A lot of time was taken up with carol services, nativity plays, dropping in on neighbours to thank them for help over the year, family visits, forest walks and Santa.
Once 30 December hit, it’s like the battery pack light switched from red to green and we were fully charged for the year ahead, armed with a to-do list of priorities.
The important bit of retrospective analysis is just being completed as I tally financial performance for 2019.
A key performance indicator is our cost per kilo of milk solids, which reflects our profit, and being a grass-based system this is closely linked to the tons of grass dry matter used per hectare.
Our herd produced 410kg of milk solids a cow over the year, with an average milk price of 35p/litre on a once-a-day milking system system.
Areas for improvement will be identified now, with a number of actions put in place to work on for 2020.
Increasingly, the environment is playing a bigger role in how we view our farming practices.
First, we will look to improve nitrogen use efficiency and then increase biodiversity with new hedges.
A voluntary water quality scheme has just begun on our local river and we will engage with this as it progresses over the year.

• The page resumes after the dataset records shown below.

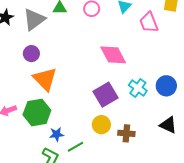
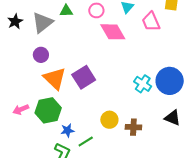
pink diamond: (113, 55) -> (113, 32), moved
blue circle: (166, 86) -> (170, 81), size x1.4
purple square: (105, 95) -> (84, 77), moved

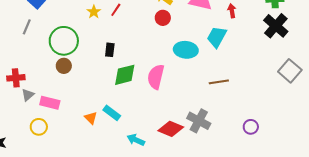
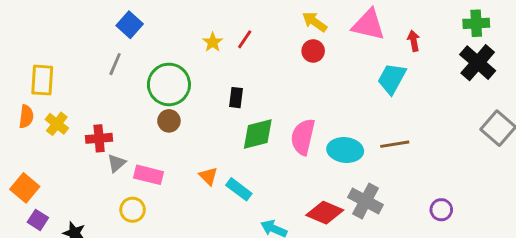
cyan ellipse: (186, 50) -> (345, 150), moved
orange triangle: (91, 118) -> (208, 176), moved

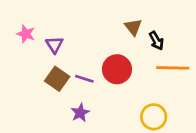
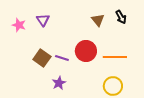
black arrow: (156, 41) -> (121, 17), moved
purple triangle: (54, 45) -> (43, 20), moved
orange line: (173, 68) -> (115, 57), moved

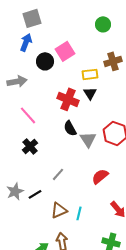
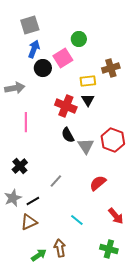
green circle: (103, 24) -> (79, 39), moved
blue arrow: (26, 42) -> (34, 49), moved
pink line: (28, 115) -> (26, 122), turned 42
black cross: (30, 146) -> (20, 166), moved
brown triangle: (59, 210) -> (29, 222), moved
cyan line: (79, 213) -> (77, 220), turned -64

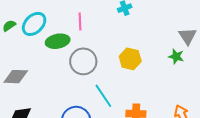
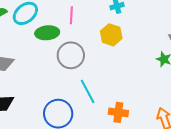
yellow hexagon: (130, 59) -> (111, 35), moved

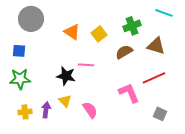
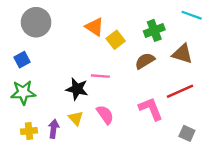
orange triangle: (72, 32) -> (95, 27), moved
blue square: (19, 51) -> (22, 60), turned -32
pink semicircle: (90, 110) -> (105, 115), moved

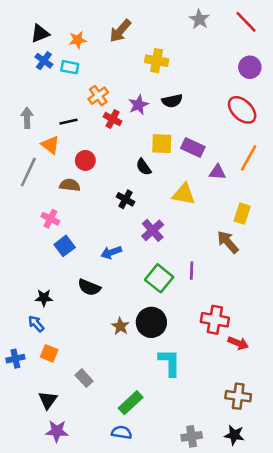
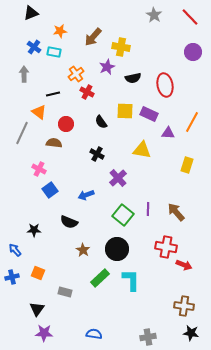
brown arrow: (120, 31) -> (93, 37), moved
black triangle: (40, 33) -> (31, 13), moved
purple star: (138, 105) -> (107, 67), moved
red ellipse: (242, 110) -> (165, 85), moved, turned 35
gray arrow: (27, 118) -> (24, 74), moved
black semicircle: (144, 167) -> (101, 122), moved
brown arrow: (228, 242) -> (176, 212), moved
blue arrow: (36, 324) -> (15, 250), moved
brown star: (120, 326) -> (83, 250), moved
gray rectangle: (84, 378) -> (65, 292), turned -32
green rectangle: (131, 403) -> (100, 278), moved
black star: (234, 435) -> (191, 333), moved

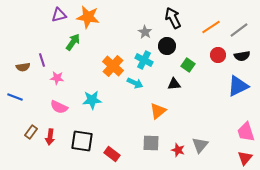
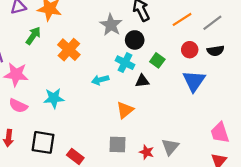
gray star: (145, 32) -> (111, 25), size x1.5
cyan cross: (144, 60) -> (125, 63), moved
orange cross: (113, 66) -> (69, 50), moved
pink star: (57, 78) -> (16, 74), size x1.6
cyan arrow: (135, 83) -> (100, 80), turned 140
blue triangle: (238, 86) -> (194, 81), moved, turned -30

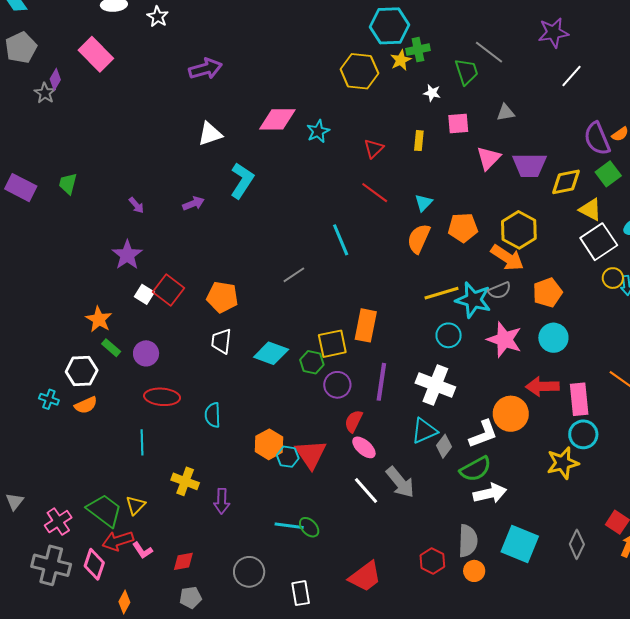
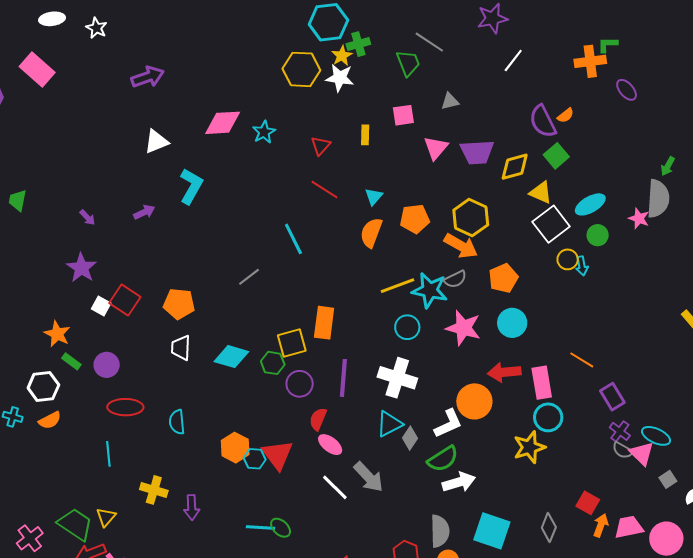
white star: (432, 93) -> (340, 78), moved, size x1.6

With greater rainfall intensity over the past 10 years, one of the streams that borders the farm has unfortunately rerouted itself.
It used to run within a dense thicket of hedge and trees, which protected and filtered over-ground rain flow during heavy precipitation, but instead has divided and cut a secondary channel along the end of a grass field.
With this new scheme, we can hopefully get advice on the best course of action.
It may be we plant a riparian strip around it or look to divert the stream to its original path.
Despite what many urban dwellers think, as a farmer, I believe it’s important to inform ourselves as best we can on how we can interact with our environment in a positive way.